I looked around for modem logs, but that wasn't an option … only some error logs existed which could be accessed through the wackadoodle CUPS HTTP interface. If you have OSX, you can probably link to http://127.0.0.1:631/ and muck around with things you probably shouldn't touch.

Another thought was to try setting the CSID directly in the FAX modem. Once upon a time, Hayes-compatible modems connected through RS-232 interfaces and had internal non-volatile memory to store settings, although back then, the S-registers could only contain one byte and it was rare to find more than tens of bytes of storage inside a modem. I found an old article on Apple.com which defined a clunky way to do it and it got me to access the modem. At first I couldn't see what I was typing, so I entered an ATE1 to enable command echo. Man, that takes me back … the first time I typed it was somewhere around 1987 and the last time was probably more than 20 years ago.

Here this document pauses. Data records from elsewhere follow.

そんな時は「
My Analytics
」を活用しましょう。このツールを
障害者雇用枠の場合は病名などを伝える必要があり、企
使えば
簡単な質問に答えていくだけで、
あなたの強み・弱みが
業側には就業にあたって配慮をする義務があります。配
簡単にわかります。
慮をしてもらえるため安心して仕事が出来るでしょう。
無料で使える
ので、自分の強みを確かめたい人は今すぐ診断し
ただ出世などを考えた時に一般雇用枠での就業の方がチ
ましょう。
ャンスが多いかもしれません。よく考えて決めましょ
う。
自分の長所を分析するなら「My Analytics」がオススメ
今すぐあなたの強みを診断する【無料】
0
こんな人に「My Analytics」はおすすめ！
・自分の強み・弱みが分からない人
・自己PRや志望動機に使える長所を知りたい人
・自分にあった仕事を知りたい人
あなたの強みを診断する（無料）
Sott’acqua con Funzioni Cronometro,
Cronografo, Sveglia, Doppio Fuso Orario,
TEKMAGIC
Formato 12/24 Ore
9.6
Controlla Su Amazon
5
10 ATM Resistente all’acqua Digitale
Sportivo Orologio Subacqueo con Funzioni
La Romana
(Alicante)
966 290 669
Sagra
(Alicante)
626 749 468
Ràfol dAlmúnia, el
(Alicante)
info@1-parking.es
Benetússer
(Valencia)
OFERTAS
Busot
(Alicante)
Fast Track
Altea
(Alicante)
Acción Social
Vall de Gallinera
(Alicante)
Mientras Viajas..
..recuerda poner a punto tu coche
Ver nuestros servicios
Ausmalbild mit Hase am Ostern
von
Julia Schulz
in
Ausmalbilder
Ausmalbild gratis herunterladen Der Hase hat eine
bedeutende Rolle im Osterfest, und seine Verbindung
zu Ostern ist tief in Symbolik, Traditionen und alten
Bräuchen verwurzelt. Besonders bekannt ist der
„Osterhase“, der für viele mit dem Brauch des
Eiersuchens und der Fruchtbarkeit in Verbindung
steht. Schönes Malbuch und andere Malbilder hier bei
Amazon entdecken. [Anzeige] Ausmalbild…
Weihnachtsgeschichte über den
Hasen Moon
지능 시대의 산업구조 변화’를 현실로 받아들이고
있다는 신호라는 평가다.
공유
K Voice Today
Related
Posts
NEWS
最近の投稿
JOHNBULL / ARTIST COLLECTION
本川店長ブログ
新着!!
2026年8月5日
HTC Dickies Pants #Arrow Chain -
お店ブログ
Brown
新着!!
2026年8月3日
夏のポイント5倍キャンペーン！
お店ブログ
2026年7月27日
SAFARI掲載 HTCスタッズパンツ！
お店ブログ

There exists a "standard" Hayes-compatible AT command +FLID="local ID" which is used to set the local ID in a TSI or CSI frame. But it's only supported with modems that have Class 2 FAX support: AT+FCLASS=? returns 0,1,8 which apparently means the USRobotics modem supports data (0), Class 1 FAX (1), and voice commands (8). The latter of which interestingly implies I could use it as an answering machine … maybe.

Now that I'm invested a couple hours in, I thought I'd crack open the modem's internal documentation. Indeed, it has no support for the +FLID command which I already confirmed. Alas, the AT commands appear to be a dead-end as well.

In the end, I decided to leave the modem alone and just use my FAX number as a station ID. It is sufficient and effective—and it certainly wasn't worth the hours of fooling around … but once I get started on a short project like this, I like to see it through to the end.